Dec. 10 (Bloomberg) -- Corn fell to a three-week low on signs of slowing overseas demand for supplies from the U.S., the world’s biggest exporter. Soybeans rose, erasing an earlier decline.
Sales of corn for delivery before Aug. 31 totaled 12.23 million metric tons as of Nov. 29, down 46 percent from a year earlier, U.S. Department of Agriculture data show. Premiums paid for deliveries near New Orleans last week fell the most in three months. Brazil, the No. 3 exporter, shipped a record 3.66 million metric tons to overseas buyers in October, more than double a year earlier, government data showed Dec. 4.

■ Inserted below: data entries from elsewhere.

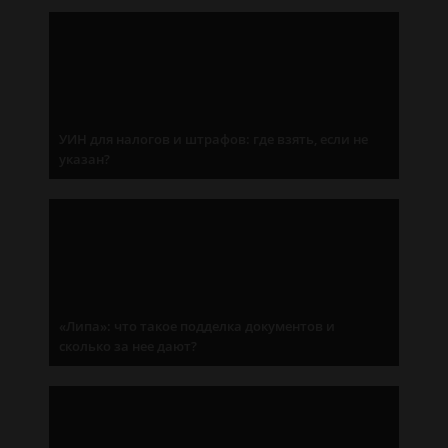
УИН для налогов и штрафов: где взять, если не
указан?
«Липа»: что такое подделка документов и
сколько за нее дают?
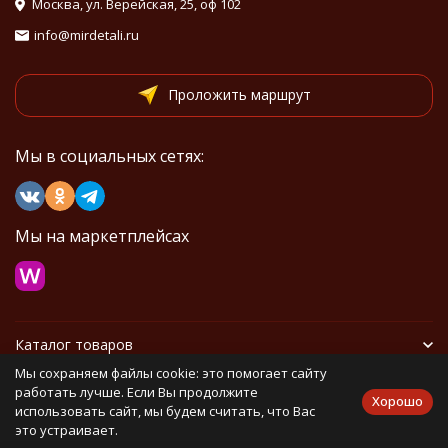
Москва, ул. Верейская, 25, оф 102
info@mirdetali.ru
Проложить маршрут
Мы в социальных сетях:
Мы на маркетплейсах
Каталог товаров
Мы сохраняем файлы cookie: это помогает сайту
Информация
работать лучше. Если Вы продолжите
Хорошо
использовать сайт, мы будем считать, что Вас
это устраивает.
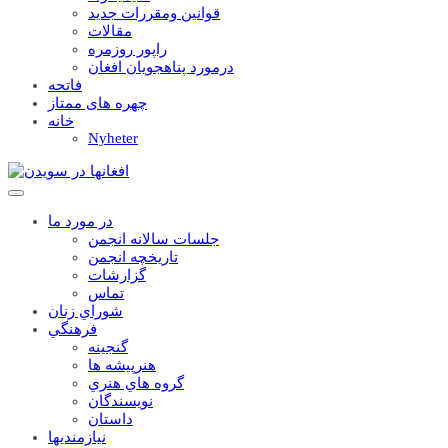
قوانين ومقررات جديد
مقالات
راپور روزمره
درمورد پناهجويان افغان
فاتحه
چهره های ممتاز
خانه
Nyheter
در مورد ما
جلسات سالانه انجمن
تاریخچه انجمن
گزارشات
تماس
شوراي زنان
فرهنگي
گنجينه
هنرپيشه ها
گروه هاي هنري
نويسندگان
داستان
نيازمنديها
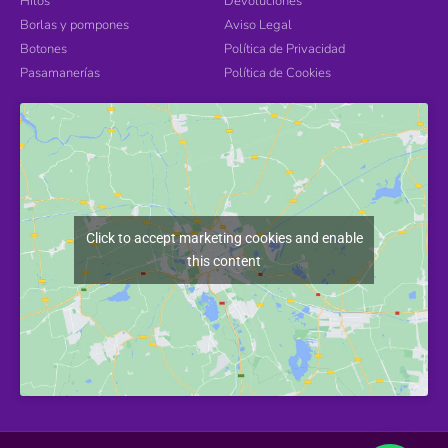
Hilos
Devoluciones
Borlas y pompones
Aviso Legal
Botones
Política de Privacidad
Pasamanerías
Política de Cookies
Click to accept marketing cookies and enable
this content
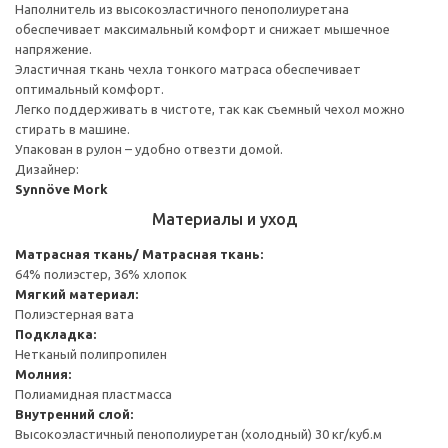
Наполнитель из высокоэластичного пенополиуретана
обеспечивает максимальный комфорт и снижает мышечное
напряжение.
Эластичная ткань чехла тонкого матраса обеспечивает
оптимальный комфорт.
Легко поддерживать в чистоте, так как съемный чехол можно
стирать в машине.
Упакован в рулон – удобно отвезти домой.
Дизайнер:
Synnöve Mork
Материалы и уход
Матрасная ткань/ Матрасная ткань:
64% полиэстер, 36% хлопок
Мягкий материал:
Полиэстерная вата
Подкладка:
Нетканый полипропилен
Молния:
Полиамидная пластмасса
Внутренний слой:
Высокоэластичный пенополиуретан (холодный) 30 кг/куб.м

“Corn is falling because of slowing U.S. exports,” Greg Grow, the director of agribusiness for Archer Financial Services Inc. in Chicago, said in a telephone interview. “Buyers are looking to alternative supplies outside the U.S.”

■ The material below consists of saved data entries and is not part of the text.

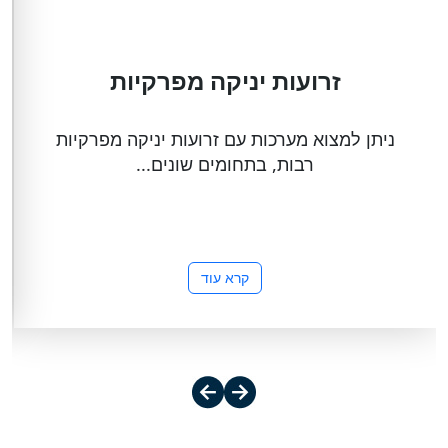
זרועות יניקה מפרקיות
ניתן למצוא מערכות עם זרועות יניקה מפרקיות
רבות, בתחומים שונים...
קרא עוד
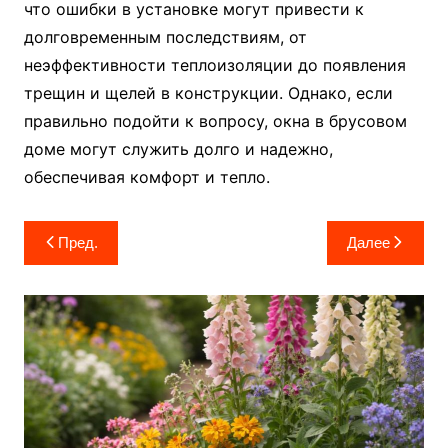
что ошибки в установке могут привести к
долговременным последствиям, от
неэффективности теплоизоляции до появления
трещин и щелей в конструкции. Однако, если
правильно подойти к вопросу, окна в брусовом
доме могут служить долго и надежно,
обеспечивая комфорт и тепло.
Навигация
Пред.
Далее
по
записям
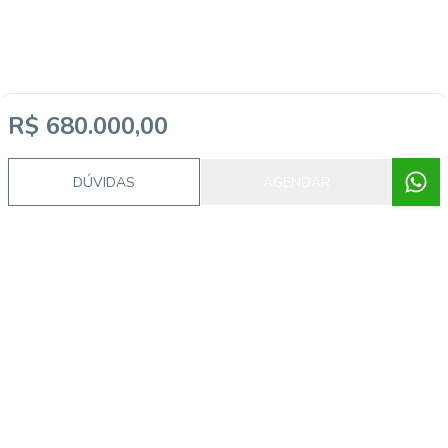
R$ 680.000,00
DÚVIDAS
AGENDAR
Imóveis semelhantes
CA56364511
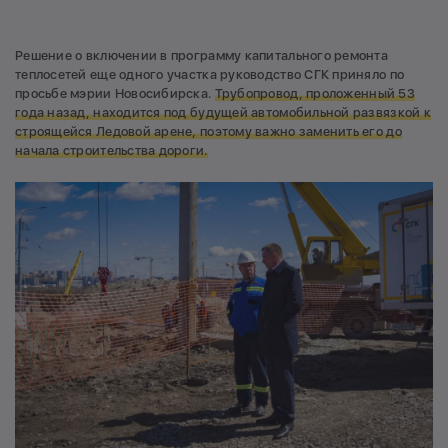
Решение о включении в программу капитального ремонта
теплосетей еще одного участка руководство СГК приняло по
просьбе мэрии Новосибирска.
Трубопровод, проложенный 53
года назад, находится под будущей автомобильной развязкой к
строящейся Ледовой арене, поэтому важно заменить его до
начала строительства дороги.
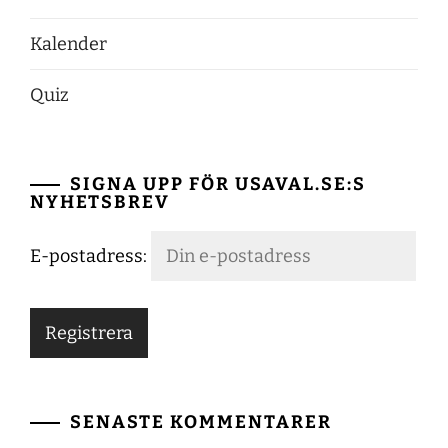
Kalender
Quiz
SIGNA UPP FÖR USAVAL.SE:S
NYHETSBREV
E-postadress:
SENASTE KOMMENTARER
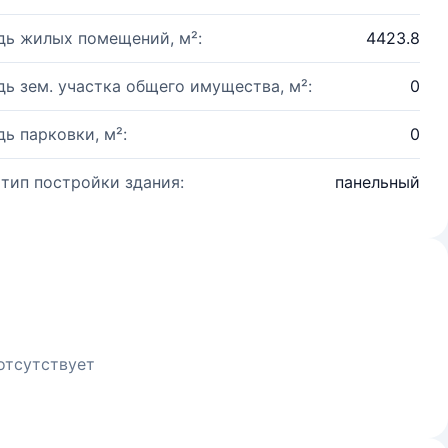
ь жилых помещений, м²:
4423.8
ь зем. участка общего имущества, м²:
0
ь парковки, м²:
0
 тип постройки здания:
панельный
отсутствует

Corn futures for March delivery dropped 1 percent to close at $7.30 a bushel at 2 p.m. on the Chicago Board of Trade, after reaching $7.2525, the lowest for a most-active contract since Nov. 16. The grain has fallen 14 percent from a record $8.49 in August.
Soybean futures for January delivery gained 0.2 percent to $14.7475 a bushel in Chicago, the fifth gain in six sessions. Prices reached a record $17.89 on Sept. 4 as drought reduced U.S. production.
Rain expected over the next two weeks will improve soil moisture for developing crops in Brazil, World Weather Inc. said in a report today. In Argentina, dry weather that is forecast during the next five days may firm muddy soils to support farm equipment and accelerate planting. Brazil and Argentina are the two biggest exporters after the U.S.
“Good weather in South America has slowed buying interest,” Grow said. “Brazil is off to a generally good start, and Argentina farmers should make some progress to finish up planting.”
Corn is the biggest U.S. crop, followed by soybeans, hay and wheat.